あくる日、大成功だった前日の研究発表が頭の中に余韻として残っており、私の心は晴れ晴れとしていました。「子どもたちのおかげで、大成功の研究発表になったのだ。子どもたちに元気よく朝の挨拶をし、まず、お礼を言おう!」との気持ちで、教室に向かったのでした。
「みんな、おはよう!」と、元気いっぱいに満面の笑顔で挨拶をしました。しかし次の瞬間、私の気持ちは、天にも昇る心境から一転して、深い、深い、底に沈んでいったのです。教室内を見渡すと、今日も朝からぐったりしている子、今日も遅刻でまだ登校していない子、今日も休んでいる子、今日もぽつんと一人でいる子、今日も乱暴な言動の子、・・・。そこには、いつもと変わらない風景があったのです。「そうか。子どもたちの日常は何ら変わっていないのだ。私の研究発表は、またそのための授業は何だったのか・・・。子どもたちは変わっていないのだ。平和について学ぶ取組だったが、“身近なところから平和を築く”という実践にはなっていなかったのだ。あまりにも形にこだわりすぎて、最も大切なことが欠落していたのだ」との無念さが込み上げてきたのを、今でも鮮明に覚えています。
「平和への道はない。平和こそ道なのだ。」
先のガンジーの言葉は、こんな時に心に留まりました。この時の私の心境とぴったりと合ったのです。心の深いところにガンジーの言葉が、“ストーン”と落ちました。

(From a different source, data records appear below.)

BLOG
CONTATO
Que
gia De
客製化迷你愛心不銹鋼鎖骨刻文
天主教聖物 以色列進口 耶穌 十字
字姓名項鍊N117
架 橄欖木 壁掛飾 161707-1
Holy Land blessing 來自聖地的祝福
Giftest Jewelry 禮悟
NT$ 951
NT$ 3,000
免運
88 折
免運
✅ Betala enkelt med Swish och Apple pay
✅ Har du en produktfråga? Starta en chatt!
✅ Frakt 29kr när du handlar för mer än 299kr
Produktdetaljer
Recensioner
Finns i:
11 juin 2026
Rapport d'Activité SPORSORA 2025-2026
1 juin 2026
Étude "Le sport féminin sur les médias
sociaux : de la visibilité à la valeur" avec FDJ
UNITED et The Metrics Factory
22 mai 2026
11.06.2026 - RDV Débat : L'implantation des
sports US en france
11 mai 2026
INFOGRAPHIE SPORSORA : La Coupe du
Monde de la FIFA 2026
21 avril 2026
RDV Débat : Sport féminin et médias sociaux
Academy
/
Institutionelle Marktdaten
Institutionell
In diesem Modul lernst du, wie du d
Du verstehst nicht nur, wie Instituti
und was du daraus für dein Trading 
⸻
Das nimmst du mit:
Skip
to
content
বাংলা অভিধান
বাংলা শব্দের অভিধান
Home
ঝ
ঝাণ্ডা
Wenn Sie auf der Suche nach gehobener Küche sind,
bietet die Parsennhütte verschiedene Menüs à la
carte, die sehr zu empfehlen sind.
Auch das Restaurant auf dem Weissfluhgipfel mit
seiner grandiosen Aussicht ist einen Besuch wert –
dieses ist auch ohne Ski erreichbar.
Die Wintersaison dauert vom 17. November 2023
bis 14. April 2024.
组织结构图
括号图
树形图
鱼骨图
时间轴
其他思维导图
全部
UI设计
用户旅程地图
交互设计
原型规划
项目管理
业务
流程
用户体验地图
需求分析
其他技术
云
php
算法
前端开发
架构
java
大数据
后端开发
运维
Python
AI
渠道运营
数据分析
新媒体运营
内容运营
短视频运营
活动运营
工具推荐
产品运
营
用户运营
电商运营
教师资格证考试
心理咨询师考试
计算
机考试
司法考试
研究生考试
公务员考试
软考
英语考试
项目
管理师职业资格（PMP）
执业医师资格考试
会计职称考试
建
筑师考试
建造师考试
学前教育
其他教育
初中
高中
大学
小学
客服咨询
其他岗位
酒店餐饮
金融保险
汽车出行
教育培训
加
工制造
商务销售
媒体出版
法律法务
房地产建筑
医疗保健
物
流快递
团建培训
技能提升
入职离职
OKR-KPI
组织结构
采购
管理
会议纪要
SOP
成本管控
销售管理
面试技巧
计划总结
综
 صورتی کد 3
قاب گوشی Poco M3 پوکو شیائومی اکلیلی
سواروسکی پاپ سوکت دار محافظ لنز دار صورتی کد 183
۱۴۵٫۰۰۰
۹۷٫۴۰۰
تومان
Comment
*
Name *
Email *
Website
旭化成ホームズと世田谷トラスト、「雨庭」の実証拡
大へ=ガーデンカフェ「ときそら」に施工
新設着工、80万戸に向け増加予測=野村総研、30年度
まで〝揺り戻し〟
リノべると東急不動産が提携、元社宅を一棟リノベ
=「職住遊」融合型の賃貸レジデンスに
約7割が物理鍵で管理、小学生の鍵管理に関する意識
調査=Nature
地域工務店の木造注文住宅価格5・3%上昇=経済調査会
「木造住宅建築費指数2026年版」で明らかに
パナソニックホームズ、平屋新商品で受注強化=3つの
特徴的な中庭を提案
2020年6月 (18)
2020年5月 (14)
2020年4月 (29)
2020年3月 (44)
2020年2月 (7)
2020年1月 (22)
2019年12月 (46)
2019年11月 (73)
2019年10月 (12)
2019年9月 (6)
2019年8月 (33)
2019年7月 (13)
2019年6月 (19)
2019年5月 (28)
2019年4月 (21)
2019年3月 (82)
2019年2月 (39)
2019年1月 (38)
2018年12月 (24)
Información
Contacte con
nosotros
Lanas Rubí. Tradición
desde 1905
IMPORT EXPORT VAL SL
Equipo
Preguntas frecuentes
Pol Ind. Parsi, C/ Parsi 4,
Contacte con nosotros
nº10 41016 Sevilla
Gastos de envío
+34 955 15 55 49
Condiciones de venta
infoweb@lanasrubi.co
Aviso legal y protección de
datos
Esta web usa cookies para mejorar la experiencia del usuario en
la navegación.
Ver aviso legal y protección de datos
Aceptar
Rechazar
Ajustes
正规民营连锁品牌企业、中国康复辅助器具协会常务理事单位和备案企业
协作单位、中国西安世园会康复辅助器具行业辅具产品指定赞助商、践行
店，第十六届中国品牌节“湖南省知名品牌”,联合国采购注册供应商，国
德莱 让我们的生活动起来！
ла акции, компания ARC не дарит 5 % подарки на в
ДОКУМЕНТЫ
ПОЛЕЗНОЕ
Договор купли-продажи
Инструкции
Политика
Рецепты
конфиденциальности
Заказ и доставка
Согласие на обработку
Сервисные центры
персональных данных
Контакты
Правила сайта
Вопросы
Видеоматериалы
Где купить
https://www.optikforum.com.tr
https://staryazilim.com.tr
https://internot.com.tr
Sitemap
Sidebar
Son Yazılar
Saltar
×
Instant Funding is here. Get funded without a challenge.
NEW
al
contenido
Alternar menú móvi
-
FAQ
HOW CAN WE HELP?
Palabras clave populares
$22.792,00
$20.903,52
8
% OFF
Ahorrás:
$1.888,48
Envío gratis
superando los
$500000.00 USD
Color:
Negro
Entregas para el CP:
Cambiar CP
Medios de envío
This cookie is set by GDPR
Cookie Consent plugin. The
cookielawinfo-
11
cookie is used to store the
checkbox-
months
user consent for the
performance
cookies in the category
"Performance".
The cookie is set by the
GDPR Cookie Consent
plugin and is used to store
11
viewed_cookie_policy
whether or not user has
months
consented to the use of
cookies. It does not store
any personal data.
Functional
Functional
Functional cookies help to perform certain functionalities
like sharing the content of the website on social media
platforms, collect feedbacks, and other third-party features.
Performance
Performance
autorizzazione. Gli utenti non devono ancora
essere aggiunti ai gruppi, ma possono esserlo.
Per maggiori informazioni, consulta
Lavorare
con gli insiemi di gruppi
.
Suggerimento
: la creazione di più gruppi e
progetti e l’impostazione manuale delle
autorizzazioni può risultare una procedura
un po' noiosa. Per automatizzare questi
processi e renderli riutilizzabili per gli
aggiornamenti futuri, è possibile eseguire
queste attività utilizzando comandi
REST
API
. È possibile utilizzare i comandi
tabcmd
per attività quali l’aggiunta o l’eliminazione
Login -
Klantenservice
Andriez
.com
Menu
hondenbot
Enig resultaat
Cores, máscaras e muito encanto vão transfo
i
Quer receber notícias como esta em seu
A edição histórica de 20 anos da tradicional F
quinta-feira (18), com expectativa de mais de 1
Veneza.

以後、眼の前の“子どもたちの幸せを第一”に、“今日、今、どれだけ子どもが変わったのか”を心に留めた授業づくり・学級づくりを心がけてきました。そして、子どもが変わるためには、まず、自分自身が変わらなければならないとの思いに至ったのでした。
この時に心の深いところで生まれた、生涯消えることのない“教育者としての芯”は、管理職になってからの、“子ども第一の学校づくり”につながっていきました。
今、しみじみと思います。 “あの時の子どもたちのおかげで、私は変わることができた”と。今ではもう40歳を過ぎたと思われる、あの当時の子どもたちに感謝の思いでいっぱいです。あの時に言えなかった言葉を、今、伝えたい思いでいっぱいです。
「皆さんのおかげで、私は変わることができました。本当にありがとう!」
まっすぐなひこうき雲を引いたジェット旅客機は、山を越えてはるか遠くへと飛んでいきました。その光景は、現実の試練・困難の山々を乗り越えて、子どもたちの希望輝く明日を目指して、日々奮闘されている教育現場の方々の姿と重なって見えるのでした。
~ 今日が、今が平和の道なりと、心に定める、終戦を迎える日 ~ (勝)
(注1)国際連合教育科学文化機関憲章(ユネスコ憲章)、文部科学省ホームページに掲載の前文から引用。